How to set personal boundaries
Learn to say no
Sometimes people do what they do not want, just because they are afraid of offending others. If you feel uncomfortable, when a person comes too close to you too fast, be it a friendly or romantic relationship, think about yourself first. Do not be afraid to make it clear to a person that they are not ready for such a development of relationships.Try not to let a person who you do not like too close, just out of courtesy, otherwise you will be tormented by forced communication with him.
If you are confused by the violation of your personal space by someone, do not hesitate to talk about it. You can choose the formulation and the degree of straightness yourself depending on the situation. If a person is well aware of the hints, limit them. Do not catch your thoughts - make a warning and directly explain that you are not familiar and not at all pleasant to his style of communication.
If you do not want your friends to discuss your life, you should not advertise it. Be consistent. If you first tell all your colleagues in detail about your quarrel with a close friend, and then you are surprised that they shamelessly climb into your life, it looks illogical.
Protecting your privacy is your task. Do you want people to know less about you and do not intrude in your unceremonious manner into your affairs, do not tell about your every step on social networks and do not lay out too much personal photos on the Internet. Sharing plans and expressing your thoughts can be in a notebook, keeping a diary.To keep some distance with individuals, refrain from asking about their lives. Otherwise, you will have to pay tribute for your own curiosity and respond with sincerity to sincerity.
Try to keep quite friendly, but somewhat detached with those around you who do not want to be allowed too close to yourself. Believe me, people at the subconscious level will catch the signals of your body and take note of your conditions for maintaining contact, including the intention to observe personal boundaries.
If you do not want to go to a rapprochement with anyone at all, you should think about it. Perhaps your desire to limit contacts and set barriers between yourself and other people speaks of your isolation.

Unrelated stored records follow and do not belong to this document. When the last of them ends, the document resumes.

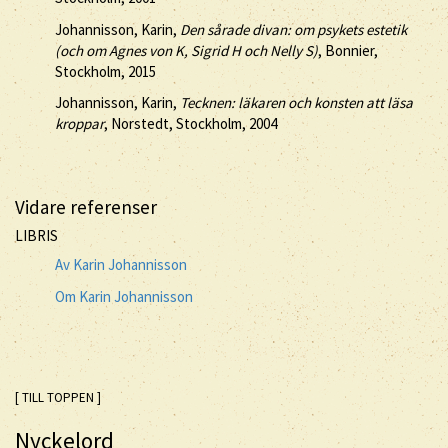
Johannisson, Karin,
Den sårade divan: om psykets estetik
(och om Agnes von K, Sigrid H och Nelly S)
, Bonnier,
Stockholm, 2015
Johannisson, Karin,
Tecknen: läkaren och konsten att läsa
kroppar
, Norstedt, Stockholm, 2004
Vidare referenser
LIBRIS
Av Karin Johannisson
Om Karin Johannisson
[ TILL TOPPEN ]
Nyckelord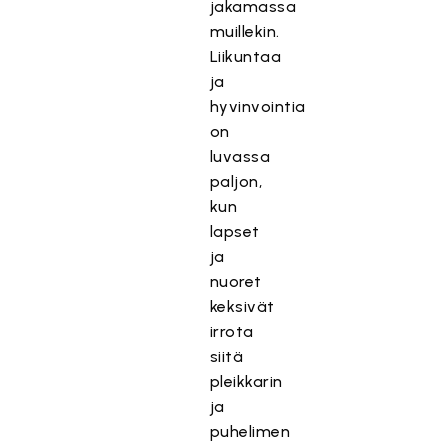
jakamassa
muillekin.
Liikuntaa
ja
hyvinvointia
on
luvassa
paljon,
kun
lapset
ja
nuoret
keksivät
irrota
siitä
pleikkarin
ja
puhelimen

The reason for this may be self-doubt. Alternatively, you consider yourself not a good person and are afraid of being rejected, undervalued. The defensive reaction is manifested in the desire to move away from other people.
Although it may be in misanthropy. A cynical, arrogant attitude towards others is another extreme in relation to the fear of evaluation. Such a person risks to be left alone and too late to realize his need to be loved, understood and accepted by someone.